Na 228 km robię pauzę na stacji. Czas na kolację, czyli nektaryny i kanapki.
Powoli zaczyna robić się ciemno. Odpalam lampki z tyłu. Zaliczam kolejny podjazd i przejazd nad autostradą, z której fajnie widać wjazd do tunelu, przez który biegnie autostrada.
Melduję się w wiosce Otocac. Widzę otwartego Lidla. Jest godzina 20.50, a sklep jest czynny do 21.00. Szybko wpadam do środka. Kupuję pasztet, bułkę i wodę do picia. Pakuję całość do sakw i zaczynam szukać odpowiedniego miejsca na nocleg. Chciałem znaleźć coś w centrum (park lub plac zabaw), lecz na moje nieszczęście odbywa się tam jakaś lokalna impreza. Wszędzie pełno ludzi. Nie ma opcji abym tu spał. Nagle, widzę jakiegoś sakwiarza. Podbijam do niego i zagaduję. Okazuje się, iż jest z Węgier. Podróżuje sobie rekreacyjnie po Chorwacji. Coś na rowerze coś pociągiem. I tak z miasta do miasta. Mówi, iż dziś o 2.30 ma pociąg z pobliskiego miasta. Częstuje mnie Rakiją i daje swoją wizytówkę. Może go odwiedzę, gdy będę wracał do Polski.
Polak Węgier - dwa bratanki :)
Otocac
Po kilkunastu minutach, muszę go opuścić. Muszę jechać szukać noclegu. Jadę dalej w kierunku Jezior Plitwickich. Jest ok. 22.00 a ja jadę przez szczere pola. W końcu, gdy już zaczynało pojawiać się zwątpienie, wjeżdżam do wioski. Widzę budkę, gdzie gospodarze sprzedają lokalne produkty. Rozważam, aby się tam rozbić. Niestety, zauważył mnie pies i zaczął szczekać. Jadę dalej.

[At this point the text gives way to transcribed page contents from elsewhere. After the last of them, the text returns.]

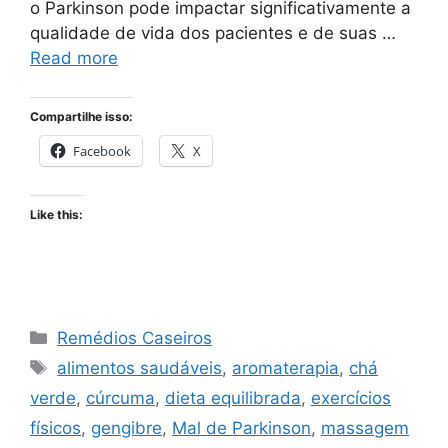
o Parkinson pode impactar significativamente a
qualidade de vida dos pacientes e de suas …
Read more
Compartilhe isso:
Facebook
X
Like this:
Categories
Remédios Caseiros
Tags
alimentos saudáveis
,
aromaterapia
,
chá
verde
,
cúrcuma
,
dieta equilibrada
,
exercícios
físicos
,
gengibre
,
Mal de Parkinson
,
massagem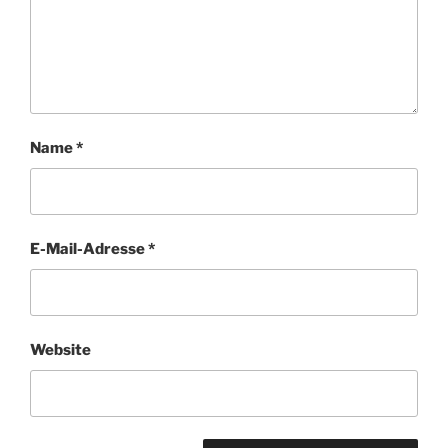
Name
*
E-Mail-Adresse
*
Website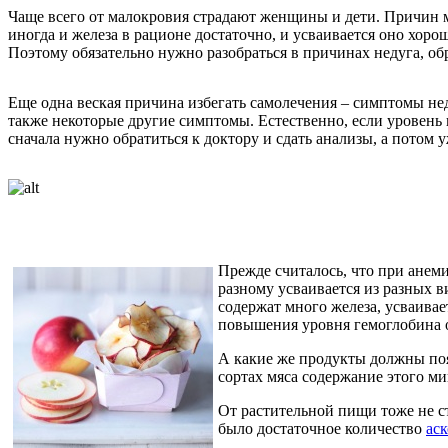
Чаще всего от малокровия страдают женщины и дети. Причин м
иногда и железа в рационе достаточно, и усваивается оно хоро
Поэтому обязательно нужно разобраться в причинах недуга, обр
Еще одна веская причина избегать самолечения – симптомы нед
также некоторые другие симптомы. Естественно, если уровень 
сначала нужно обратиться к доктору и сдать анализы, а потом 
Прежде считалось, что при анеми
разному усваивается из разных 
содержат много железа, усваивае
повышения уровня гемоглобина о
А какие же продукты должны поя
сортах мяса содержание этого ми
От растительной пищи тоже не ст
было достаточное количество
ас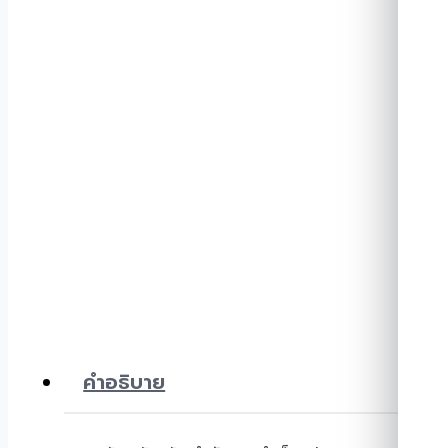
คำอธิบาย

Mijam opuszczony kościół. Może tu się rozbiję? Sprawdzam przedsionek i podejmuję decyzję, że jednak nie. Szukam dalej. Cały czas jadę pod górę. W końcu, w ciemnościach zauważam biały napis FreeCamp. O kurde. Ale fart. Z drogi dostrzegam małą budkę. Modlę się aby była otwarta. Zjeżdżam z drogi na teren kempingu. Wita mnie mały piesek, który szczeka, ale na szczęście nie atakuje. Podjeżdżam pod mały domek. W środku nikogo nie ma. Niestety, drzwi są zamknięte. Hmmm. Co tu robić? Sprawdzam zamknięcie. Nagle dochodzę do wniosku, że mogę odkręcić jedną śrubkę z zamka, co pozwoli mi otworzyć drzwi. Szybko szukam śrubokręta. 30 sekund roboty i drzwi otwarte :)
Wchodzę do środka. Czysto, schludnie, bezpiecznie i pod dachem. Wszystko czego mi trzeba. Przekładam klamkę do wewnątrz, zamykam drzwi i rozkładam karimatę. Pakuję się do śpiwora, jem kolację w postaci chleba z pasztetem i o 23.00 idę spać.